_Task instructions_
Output, word for word, the span of lines that starts at the one containing "Hausmeisterhandschuhe Blau und Gelb Groß" and ends at the last line of the records.

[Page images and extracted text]
━━━━━━━━━━━━━━━━
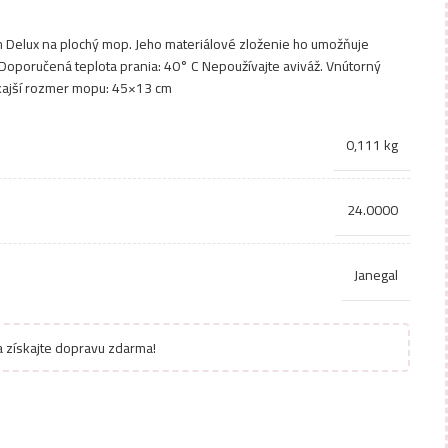
 Delux na plochý mop. Jeho materiálové zloženie ho umožňuje
 Doporučená teplota prania: 40° C Nepoužívajte aviváž. Vnútorný
ajší rozmer mopu: 45×13 cm
0,111 kg
24.0000
Janegal
 získajte dopravu zdarma!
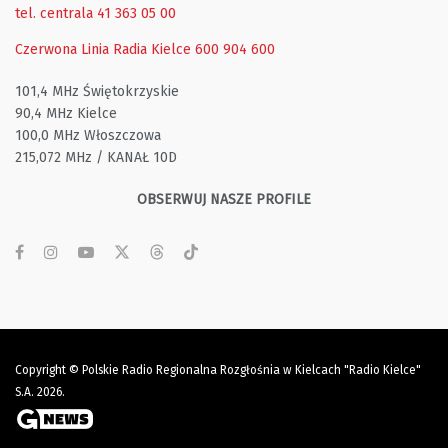
tel. centrala 41 363 05 00
Czerwona Linia Radia Kielce
600 904 600
101,4 MHz Świętokrzyskie
90,4 MHz Kielce
100,0 MHz Włoszczowa
215,072 MHz / KANAŁ 10D
OBSERWUJ NASZE PROFILE
Copyright © Polskie Radio Regionalna Rozgłośnia w Kielcach "Radio Kielce"
S.A. 2026.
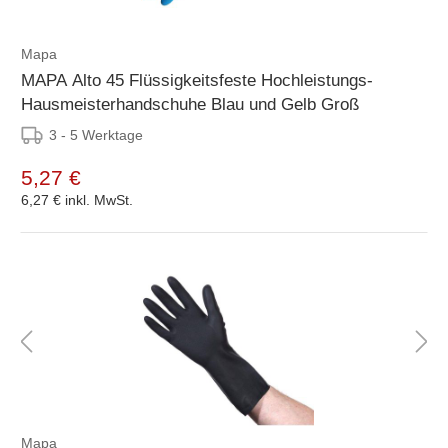
Mapa
MAPA Alto 45 Flüssigkeitsfeste Hochleistungs-
Hausmeisterhandschuhe Blau und Gelb Groß
3 - 5 Werktage
5,27 €
6,27 €
inkl. MwSt.
Mapa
━━━━━━━━━━━━━━━━
_Completed task_
Hausmeisterhandschuhe Blau und Gelb Groß
3 - 5 Werktage
5,27 €
6,27 €
inkl. MwSt.
Mapa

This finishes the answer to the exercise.